Give again, exactly as written, each line of the material below starting at the line that contains "I forgot my password (231, 593)" and ending at the line that contains "Blog (108, 1062)". Both ends count, and no other line does.

Available data:
○ ○ ○ ○ ○

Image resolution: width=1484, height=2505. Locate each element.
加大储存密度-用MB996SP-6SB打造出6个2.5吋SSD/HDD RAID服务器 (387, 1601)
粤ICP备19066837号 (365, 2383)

○ ○ ○ ○ ○

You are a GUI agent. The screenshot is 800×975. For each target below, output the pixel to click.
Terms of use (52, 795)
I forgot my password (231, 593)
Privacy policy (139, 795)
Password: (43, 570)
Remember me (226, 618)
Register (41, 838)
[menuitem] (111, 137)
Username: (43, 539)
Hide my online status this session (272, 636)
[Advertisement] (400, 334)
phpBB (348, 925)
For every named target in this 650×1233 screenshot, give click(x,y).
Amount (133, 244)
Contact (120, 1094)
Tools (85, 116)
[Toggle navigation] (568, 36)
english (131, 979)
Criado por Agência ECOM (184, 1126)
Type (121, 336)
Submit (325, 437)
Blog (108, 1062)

○ ○ ○ ○ ○

Answer box:
I forgot my password (231, 593)
Privacy policy (139, 795)
Password: (43, 570)
Remember me (226, 618)
Register (41, 838)
[menuitem] (111, 137)
Username: (43, 539)
Hide my online status this session (272, 636)
[Advertisement] (400, 334)
phpBB (348, 925)
For every named target in this 650×1233 screenshot, give click(x,y).
Amount (133, 244)
Contact (120, 1094)
Tools (85, 116)
[Toggle navigation] (568, 36)
english (131, 979)
Criado por Agência ECOM (184, 1126)
Type (121, 336)
Submit (325, 437)
Blog (108, 1062)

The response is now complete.